1. Welcome to SportsJournalists.com, a friendly forum for discussing all things sports and journalism.

    Your voice is missing! You will need to register for a free account to get access to the following site features:
    • Reply to discussions and create your own threads.
    • Access to private conversations with other members.
    • Fewer ads.

    We hope to see you as a part of our community soon!

Church for Non-Believers

Discussion in 'Anything goes' started by typefitter, Apr 22, 2019.

  1. SFIND

    SFIND Well-Known Member

    See the post above yours.
     
  2. Scout

    Scout Well-Known Member

    Best thing I have ever heard on this subject.

     
    Vombatus and maumann like this.
  3. Alma

    Alma Well-Known Member

    Productive toward what?
     
  4. typefitter

    typefitter Well-Known Member

    Thanks to everyone for thoughtful replies. I think we're going to go this summer after doing some more research about where to attend first. I'm leaning toward the United Church. I will say from the pictures online it appears that we will be the only people present without white hair, so I suspect we'll receive some attention.

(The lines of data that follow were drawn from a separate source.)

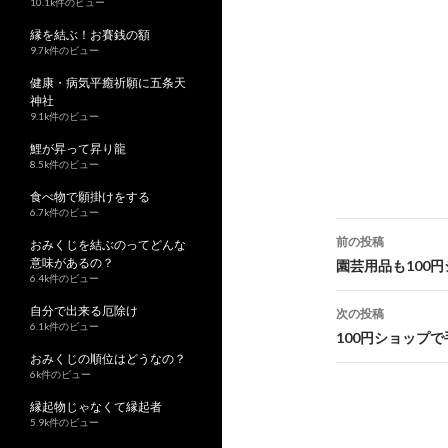
10.1k件のビュー
縁を結ぶ！お賽銭の額
9.7k件のビュー
健康・病気平癒祈願に五条天
神社
9.1k件のビュー
鯉が昇って昇り龍
8.5k件のビュー
食べ物で願掛けをする
6.7k件のビュー
前の投稿
おみくじを結ぶのってどんな
意味があるの？
投
園芸用品も100
6.4k件のビュー
稿
自分で出来る厄除け
次の投稿
6.1k件のビュー
ナ
100円ショップ
おみくじの順位はどうなの？
ビ
6k件のビュー
ゲ
縁起物じゃなくて縁起者
5.9k件のビュー
ー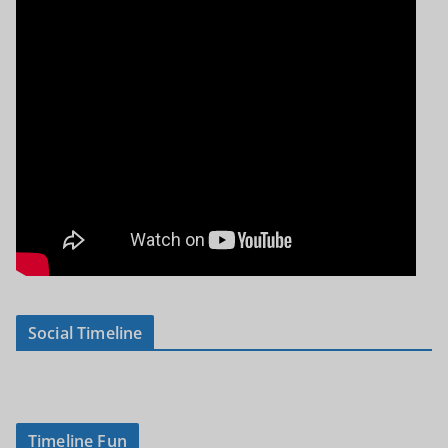
Social Timeline
Timeline Fun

    I have a question about communion. I get the idea that we shouldn't take it, but do you just stay seated when everyone else goes up? It's not considered rude?

    That might be a really dumb question. Sorry. I'm starting with as little knowledge as possible for an adult to have here. I don't even know what communion is, exactly. I know it's when you get the cracker and the wine, but I don't really know what it's supposed to do for the people who take it.
     
  5. typefitter

    typefitter Well-Known Member

    You have misread me. I don't believe that we carry a soul that looks like a ghost and departs our body and goes to Heaven when we die. I believe we have a real part of ourselves that goes beyond the purely physical, and it can be bolstered and wounded just like our bodies. I use "soul" the way other people would use "conscience," I guess. It helps me to think of that as a more tangible vessel.

    Hope that's okay with you and I can still be a journalist.
     
    PCLoadLetter and SFIND like this.
  6. Regan MacNeil

    Regan MacNeil Well-Known Member

    Yep, just stay seated. Not a stupid question; not at all considered rude.
     
  7. WriteThinking

    WriteThinking Well-Known Member

    In Catholicism, you are actually not supposed to take communion without having gone to confession, either. So, you might not be the only ones abstaining, so don't worry about that.

    Communion is supposed to be the accepting and receiving of the body and blood of Christ, a re-enactment and a celebration of the Last Supper, if you will.
     
    Last edited: Apr 25, 2019
  8. Alma

    Alma Well-Known Member

    If the church gets up to take communion, then you'd stay seated. If it's the kind of church where everyone takes it at once - in their seat, with a little cup of juice and the cracker/bread, then you don't take one.

    And it's not a dumb question. Christianity has far too many "traditions," rules, liturgical thingys you won't find in the Bible. Communion is in the Bible, though, and it's one of the things nearly every church does with regularity.
     
  9. HC

    HC Well-Known Member

    If you are at a United Church in Canada you would be welcome to take communion. It's not a sacrament like in the Catholic Church ... it's more about a symbolic Last Supper and fellowship with the other church goers. They really are a very welcoming place.

    Edited to add: Communion in the United Church is not a wafer, just a piece of bread (often with rice crackers available for those who can't eat wheat).
     
    Last edited: Apr 25, 2019
  10. swingline

    swingline Well-Known Member

    Maybe I did it wrong, but growing up semi-Catholic I did not consider communion to be the literal body and blood of Jesus. That was patently preposterous.

    The last time I took communion, more than 30 years ago, it had been a while. The priest put the wafer on my tongue, The body of Christ. And instead of saying Amen, I said Thank you. Yeah, of the hundreds and hundreds of times I took communion, that's the only one I remember. It's not exactly up there with the memory of the first time I had sex, but, still.

    In Catholic school in eighth grade, we had the priest put the wafer in our hands because fuck anybody but our girlfriends being that close to our tongues.
     
  11. Alma

    Alma Well-Known Member

    A sacrament can be symbolic. It doesn’t have to be Transubstantiation to be a Sacrament
     
  12. PCLoadLetter

    PCLoadLetter Well-Known Member

    When I was 10 we went to Northern Ireland to visit family. On Sunday we went to church with the very Catholic relatives -- not something I had experienced. When everyone got up to take communion I didn't understand why they got juice and cookies and I had to just sit there.

    (On a side note, 1977 was a hell of a time to spend a week in Derry. I wish I was old enough to better understand it then but it probably would have scared the bejeezus out of me.)